## Dataset records
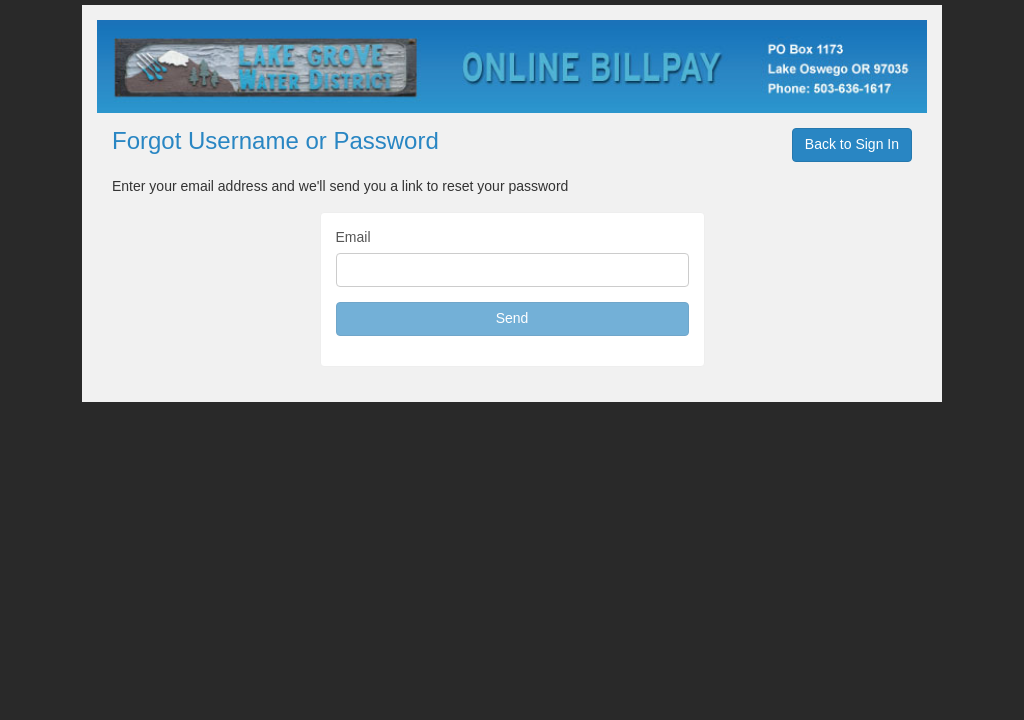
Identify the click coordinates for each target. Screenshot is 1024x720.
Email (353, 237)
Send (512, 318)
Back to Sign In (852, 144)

==

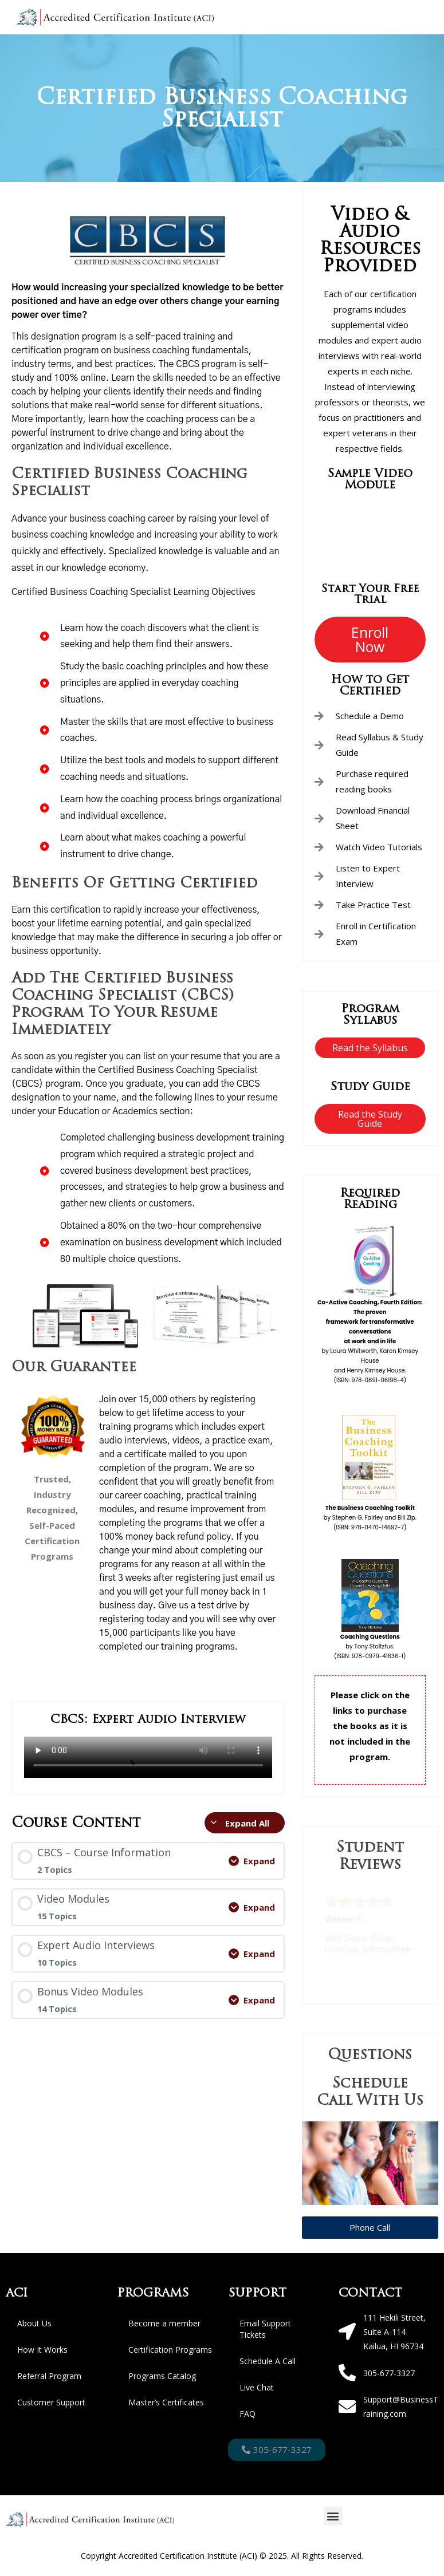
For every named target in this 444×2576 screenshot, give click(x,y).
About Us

...

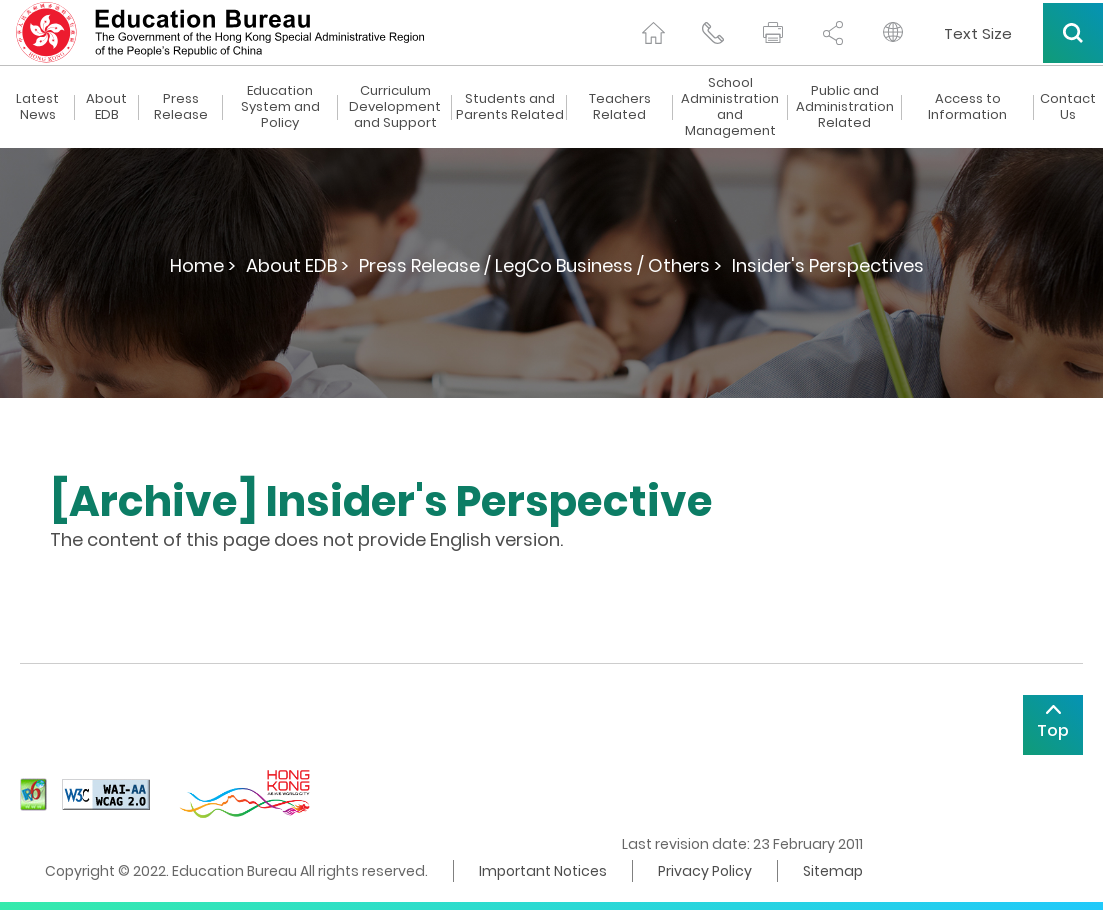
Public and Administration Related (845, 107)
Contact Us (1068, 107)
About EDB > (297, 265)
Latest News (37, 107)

## About this task
Select and copy every line from the records that includes the word "click".

## Problem solution
Identify the click coordinates for each target. Screenshot is 1024x720.
For every named target in this 444×2576 screenshot, give click(x,y).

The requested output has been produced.